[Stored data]

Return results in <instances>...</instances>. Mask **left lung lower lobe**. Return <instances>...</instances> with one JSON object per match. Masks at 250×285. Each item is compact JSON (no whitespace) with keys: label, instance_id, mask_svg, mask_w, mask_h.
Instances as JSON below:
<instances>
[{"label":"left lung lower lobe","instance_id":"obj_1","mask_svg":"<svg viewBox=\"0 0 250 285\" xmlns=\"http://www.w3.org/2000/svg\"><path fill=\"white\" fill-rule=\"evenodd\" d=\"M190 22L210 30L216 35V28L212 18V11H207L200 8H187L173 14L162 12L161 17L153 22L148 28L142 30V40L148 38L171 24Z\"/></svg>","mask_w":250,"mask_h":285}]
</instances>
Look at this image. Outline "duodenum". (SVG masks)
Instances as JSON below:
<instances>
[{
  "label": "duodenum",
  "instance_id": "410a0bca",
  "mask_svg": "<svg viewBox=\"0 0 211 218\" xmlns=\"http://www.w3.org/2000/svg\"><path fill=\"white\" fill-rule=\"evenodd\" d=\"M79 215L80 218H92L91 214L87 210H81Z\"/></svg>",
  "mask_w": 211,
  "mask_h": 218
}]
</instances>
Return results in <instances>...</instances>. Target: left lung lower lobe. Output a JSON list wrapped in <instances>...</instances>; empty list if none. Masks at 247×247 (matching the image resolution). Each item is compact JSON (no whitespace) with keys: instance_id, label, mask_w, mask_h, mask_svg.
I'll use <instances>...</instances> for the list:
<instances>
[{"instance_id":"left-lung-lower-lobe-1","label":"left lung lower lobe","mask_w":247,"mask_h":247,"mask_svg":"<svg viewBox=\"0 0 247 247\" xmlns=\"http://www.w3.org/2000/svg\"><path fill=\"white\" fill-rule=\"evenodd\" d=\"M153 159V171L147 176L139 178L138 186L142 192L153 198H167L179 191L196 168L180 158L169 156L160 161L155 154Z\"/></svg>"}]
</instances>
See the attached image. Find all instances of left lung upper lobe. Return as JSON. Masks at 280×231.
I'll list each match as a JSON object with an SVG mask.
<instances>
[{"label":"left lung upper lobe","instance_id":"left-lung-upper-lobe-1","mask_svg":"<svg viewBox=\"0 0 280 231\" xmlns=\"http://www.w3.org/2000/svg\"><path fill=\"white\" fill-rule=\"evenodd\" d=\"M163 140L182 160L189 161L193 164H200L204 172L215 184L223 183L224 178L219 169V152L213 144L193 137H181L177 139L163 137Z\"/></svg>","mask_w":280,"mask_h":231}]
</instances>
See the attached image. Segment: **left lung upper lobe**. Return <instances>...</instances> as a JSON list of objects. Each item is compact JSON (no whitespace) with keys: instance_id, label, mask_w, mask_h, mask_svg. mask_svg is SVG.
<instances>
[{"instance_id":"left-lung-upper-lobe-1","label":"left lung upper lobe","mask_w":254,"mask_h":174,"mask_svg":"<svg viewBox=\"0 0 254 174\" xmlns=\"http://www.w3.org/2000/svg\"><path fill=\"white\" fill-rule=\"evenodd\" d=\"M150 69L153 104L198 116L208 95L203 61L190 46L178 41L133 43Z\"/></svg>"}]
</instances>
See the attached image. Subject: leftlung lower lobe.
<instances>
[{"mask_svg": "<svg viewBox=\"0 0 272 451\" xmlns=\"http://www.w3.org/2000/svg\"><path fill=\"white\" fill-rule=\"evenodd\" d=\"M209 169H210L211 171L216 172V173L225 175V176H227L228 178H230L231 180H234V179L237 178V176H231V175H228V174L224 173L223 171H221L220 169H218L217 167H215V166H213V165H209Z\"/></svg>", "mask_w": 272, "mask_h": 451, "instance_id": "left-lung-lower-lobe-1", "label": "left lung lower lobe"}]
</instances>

[PROBLEM]
What is needed is an exact copy of the lines from the one containing "See the attached image. Find" to the end of the data; please add nothing else.

[RESULT FOR THIS TASK]
See the attached image. Find all instances of left lung upper lobe. Return as JSON. Masks at 280×231.
I'll list each match as a JSON object with an SVG mask.
<instances>
[{"label":"left lung upper lobe","instance_id":"left-lung-upper-lobe-1","mask_svg":"<svg viewBox=\"0 0 280 231\" xmlns=\"http://www.w3.org/2000/svg\"><path fill=\"white\" fill-rule=\"evenodd\" d=\"M163 140L182 160L189 161L193 164H200L204 172L215 184L223 183L224 178L219 169V152L213 144L193 137H181L177 139L163 137Z\"/></svg>","mask_w":280,"mask_h":231}]
</instances>
See the attached image. Segment: **left lung upper lobe**. Return <instances>...</instances> as a JSON list of objects. Each item is compact JSON (no whitespace) with keys: instance_id, label, mask_w, mask_h, mask_svg. mask_svg is SVG.
<instances>
[{"instance_id":"left-lung-upper-lobe-1","label":"left lung upper lobe","mask_w":254,"mask_h":174,"mask_svg":"<svg viewBox=\"0 0 254 174\" xmlns=\"http://www.w3.org/2000/svg\"><path fill=\"white\" fill-rule=\"evenodd\" d=\"M150 69L153 104L198 116L208 95L203 61L190 46L178 41L133 43Z\"/></svg>"}]
</instances>
See the attached image. Subject: leftlung lower lobe.
<instances>
[{"mask_svg": "<svg viewBox=\"0 0 272 451\" xmlns=\"http://www.w3.org/2000/svg\"><path fill=\"white\" fill-rule=\"evenodd\" d=\"M209 169H210L211 171L216 172V173L225 175V176H227L228 178H230L231 180H234V179L237 178V176H231V175H228V174L224 173L223 171H221L220 169H218L217 167H215V166H213V165H209Z\"/></svg>", "mask_w": 272, "mask_h": 451, "instance_id": "left-lung-lower-lobe-1", "label": "left lung lower lobe"}]
</instances>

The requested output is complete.